Substack post breaking down what it means to be an artist in late stage capitalism as well as reframing the options that are available for creatives to live from their art.
I remember when I was choosing what I wanted to study, I had given myself the deadline of 9th grade to know exactly what I wanted to do so that I was able to pick the right IB subjects for the best chance at getting into my dream university (this was a bit much looking back). I seemed to run into the issue that everything that felt interesting to me would leave me as an unemployed starving artist, or so I thought.
Those career orientation tests that they made you do in high school always showed up inconclusive for me for some reason, I truly only cared about philosophy, literature, and art class in school so I guess that could have been why. Either way, I did figure out what I wanted to do, which seemed to be the closest compromise between what I felt was my true calling and the fact that I need to be a self-sustaining functioning member of society. This landed me on the course that I am doing right now which is Fashion Business.
Looking back at my choices I don’t regret anything, I’m glad my course gives me a bit of leeway into an array of fields within the industry but a little part of me does wish I had gone with a more creative course. Having the space to create here has given me a significantly new perspective in regards to what it means to be a creative and how this can become a way for me to (at least partially) make a living. If you are currently finding yourself in a similar spot, I definitely recommend you give this piece a read.
In a Burning World, Witchcraft is on the Rise on Atmos
Essay outlining how the current cultural and political climate has resulted in a new wave of non-religious spirituality and how it has turned into a movement of resistance.
I was raised in a very Catholic household and attended an all-girls Catholic school for a large portion of my life. So much of my life revolved around religion for such a long time (and when I’m back home it feels like it still does), but from a very young age, it made absolutely zero sense to me. The realization that I couldn’t trick myself into believing everything that had been instilled into me my entire life was absolutely terrifying, but there were far too many inconsistencies for me to be able to justify trying to keep myself under this illusion.
When I was around thirteen I told my parents I would not go to church with them on Sundays anymore and that is kind of how I let them know I was no longer interested in religion. I know it was a disappointment and that this would create some friction with the rest of the family as well, but just seeing the state of the world was enough for me to discern that if their god existed, he was either not all good or not all powerful.
I have always had issues with organized religion as a whole, even with the ones outside the one that I was raised in. This didn’t mean I was completely closed off to the existence of a higher power, but it meant I just didn’t believe in the versions of it that had been created through institutions rooted in problematic agendas. I know this is a shared feeling with a great part of my generation, as I can see it in the people I am surrounded by as well as in the statistics in the article. I think being able to reclaim spirituality and connecting with it through nature is one of the things that gives me at least a sliver of hope for the future that we are creating.
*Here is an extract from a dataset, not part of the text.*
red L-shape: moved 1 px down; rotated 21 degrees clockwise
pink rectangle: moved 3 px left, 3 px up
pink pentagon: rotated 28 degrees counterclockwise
Video essay dissecting the erosion of ownership rights and loss of physical media in the modern world particularly within digital spaces and what you can do about it.
A few weeks ago when the power outage in Spain and Portugal happened it really left my head spinning as I became hyper-aware of the fragility of the things that we “own” in the digital world. What would happen if the world went dark right now and didn’t go back to normal? How much of your property would get lost? I thought about the pictures on my phone, all of my Spotify playlists and the endless silly little notes that I keep on my phone.
This also made me realize that we have stopped actually owning things, which is the thesis of this video, and this sent me into a bit of a panic. I started thinking about the role of physical media in my life and how slowly but surely its prevalence has significantly diminished as the years go by. My DVD collection is comprised of exclusively childhood movies (I don’t even own a DVD player anymore). In terms of music I only own one CD which is my signed role model album (which I also cannot even play). I do not own a single photo album as there are only the ones that my mom and grandparents have which only have childhood images. Most of the publications I read are online as I am too broke to purchase all of them physically. My saving grace are my books as they are probably the one thing that I do own.
This video further breaks down the issues with the continually growing subscription based models as well as what ownership actually means in the digital world. Overall though, I think this was a wake up call for me to start trying to keep more physical media again.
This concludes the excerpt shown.